Syria's President Bashar al-Assad (C) speaks to soldiers during a tour in the Baba Amr neighborhood of Homs in this handout photograph released by Syria's national news agency SANA on March 27, 2012. UPI | License Photo
BEIRUT, Lebanon, April 18 (UPI) -- The threat of jihadist intervention in Syria's 13-month-old uprising against the minority regime of President Bashar al-Assad is growing, particularly because the opposition forces are so fractured.
"Jihadis will inevitably be part of the picture as the regime cracks down on all opposition and pushes society to the brink, as people feel forsaken by the West and as Persian Gulf states step in to help," said Peter Harling of the International Crisis Group, a conflict resolution think tank in Brussels.
"But the question is how big a role will they carve out for themselves?"

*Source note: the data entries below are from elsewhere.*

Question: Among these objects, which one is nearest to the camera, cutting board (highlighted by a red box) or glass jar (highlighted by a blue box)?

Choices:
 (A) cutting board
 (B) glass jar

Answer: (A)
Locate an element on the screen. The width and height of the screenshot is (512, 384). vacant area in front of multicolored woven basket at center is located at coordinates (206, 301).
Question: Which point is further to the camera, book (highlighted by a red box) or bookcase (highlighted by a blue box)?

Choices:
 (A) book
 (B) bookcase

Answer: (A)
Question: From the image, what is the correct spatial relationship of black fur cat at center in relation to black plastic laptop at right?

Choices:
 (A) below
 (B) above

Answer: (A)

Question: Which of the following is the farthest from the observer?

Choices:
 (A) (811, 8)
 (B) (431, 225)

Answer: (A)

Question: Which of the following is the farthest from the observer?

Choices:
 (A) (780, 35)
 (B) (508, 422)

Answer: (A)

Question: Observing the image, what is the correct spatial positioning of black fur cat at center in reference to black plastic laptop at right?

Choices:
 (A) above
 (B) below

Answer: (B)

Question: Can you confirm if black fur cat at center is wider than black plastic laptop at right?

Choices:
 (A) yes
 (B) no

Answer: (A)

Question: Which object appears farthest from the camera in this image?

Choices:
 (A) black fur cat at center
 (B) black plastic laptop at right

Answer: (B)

Al-Qaida and its allies had little to do with uprising against Assad's brutal regime, which is dominated by minority Alawites, a Muslim sect affiliated with Shiite Islam and which controls Iran, Syria's main ally.

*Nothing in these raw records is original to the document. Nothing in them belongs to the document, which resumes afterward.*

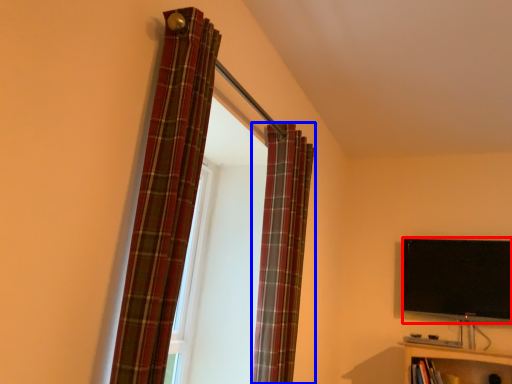 Question: Which object is closer to the camera taking this photo, television (highlighted by a red box) or curtain (highlighted by a blue box)?

Choices:
 (A) television
 (B) curtain

Answer: (B) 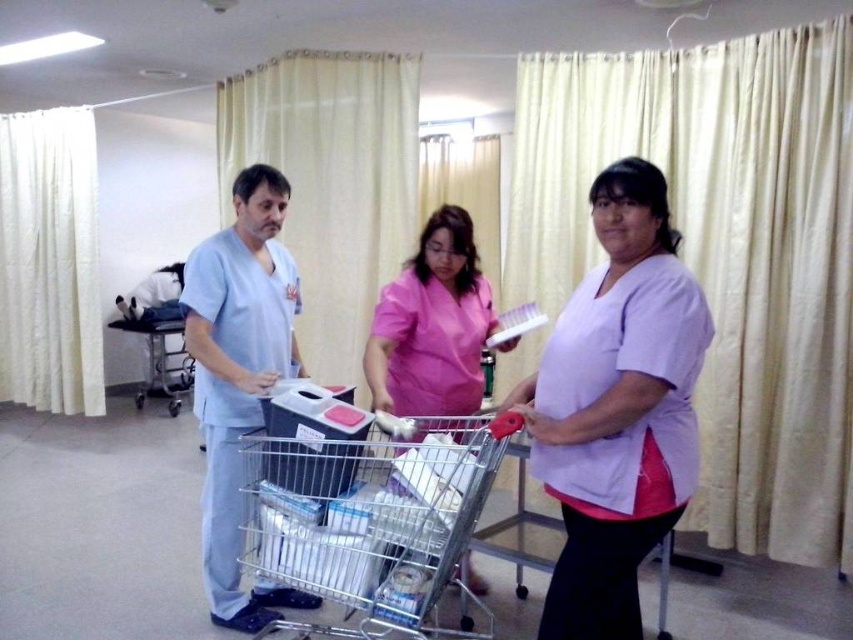 You are a patient in the hospital and need to locate two specific points in the room. The first point is at coordinates point (549, 424) and the second is at point (158, 365). Which point is closer to you?

Point (549, 424) is closer to the viewer than point (158, 365).

You are a nurse in the hospital and need to determine which clothing item is more suitable for a patient who requires a larger garment. Based on the scene, which of the two items, the purple fabric shirt at center or the light blue scrubs at center, would you recommend?

The light blue scrubs at center are larger than the purple fabric shirt at center, so the light blue scrubs at center would be more suitable for a patient needing a larger garment.

You are a patient in the hospital and need to locate the metallic silver trolley at left. From your perspective, is the purple fabric shirt at center blocking your view of the trolley?

Yes, the purple fabric shirt at center is in front of the metallic silver trolley at left, so it is blocking your view of the trolley.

Syria's population of 22.5 million is 74 percent Sunni, like al-Qaida. The Syrian branch of the Muslim Brotherhood, a Sunni group that's been the godfather of virtually every radical Islamic group since it was founded in Egypt in the 1920s, has long been the most organized opposition group against the Damascus regime.
It's still outlawed in Syria after it was ruthlessly crushed by Assad's father, former President Hafez Assad, in 1982 when it declared war on the regime.
The Muslim Brotherhood has generally taken a more moderate position across the Arab world in recent years and is set to take power in Egypt and Tunisia after pro-democracy Arab Spring uprisings toppled longtime dictators in 2011.
Al-Qaida, for all its ferocity, has never succeeded in bringing down any of the Western-backed Arab regimes it has battled for years and it has lost ground to more moderate groupings like the Muslim Brotherhood.
But as Syria's badly fragmented, largely Sunni opposition has lost momentum in the face of an all-out security crackdown by Assad's regime and the Alawite military and security forces that have kept it in power since 1970, so al-Qaida has found opportunities to infiltrate the rebel ranks.
It's difficult to determine how successful the jihadist effort to muscle in on what it sees as an opportunity to take over the uprising and bring down what it considers an apostate regime and re-establish its revolutionary credentials at such a critical time in the Arab world.
But Arab intelligence sources say that non-Syrian jihadists, including battle-hardened Libyan fighters who helped topple Moammar Gadhafi, and veterans of the Iraq war, have made their way to Syria via Iraq, Lebanon and Jordan.
On Feb. 12, Ayman al-Zawahiri, who took over leadership of al-Qaida after Osama bin Laden was assassinated by U.S. Special Forces in Pakistan May 2, 2011, issued an 8-minute video entitled "Onward, Lions of Syria" in which he called on Muslims to aid the Syrian rebels.
Zawahiri, a veteran Egyptian jihadist who was widely seen as the eminence grise behind bin Laden, has long espoused the strategy of al-Qaida bringing down the pro-Western regimes in the Arab world, what he calls "the near enemy," rather than the "far enemy," the United States, that obsessed bin Laden.
Bin Laden's death, five months after the Arab Spring began, afforded Zawahiri an ideal opportunity to put his strategy to the test in Syria, strategically straddling many of the region's geopolitical fault lines.
At about this time, the Syrian regime was hit by a series of sophisticated bombings that targeted intelligence facilities and other symbols of its repressive power and were seen by many as the work of al-Qaida's veterans.
The United Nations and the United States have strived to avoid being dragged into the Syrian bloodbath, as they were in Libya, because of fears the revolution will degenerate into a sectarian conflict that will engulf neighboring Lebanon, Jordan and Iraq.
"While neither the domestic opponents of the Syrian regime nor the international stakeholders have an interest in seeing Syria collapse into sectarian conflict, jihadists want just that," the U.S. global security consultancy Stratfor observed.
"The jihadists could well succeed in sparking a regional sectarian conflict that would involve multiple state and non-state actors and would see Iran and Saudi Arabia locked in an intense proxy war."
The collapse of the Syrian state "would allow the jihadists a wide arena in which to operate, stretching from Lebanon to Iraq and putting them very close to Jordan, Israel and the Palestinian territories -- the best theater a jihadist could ask for," Stratfor said.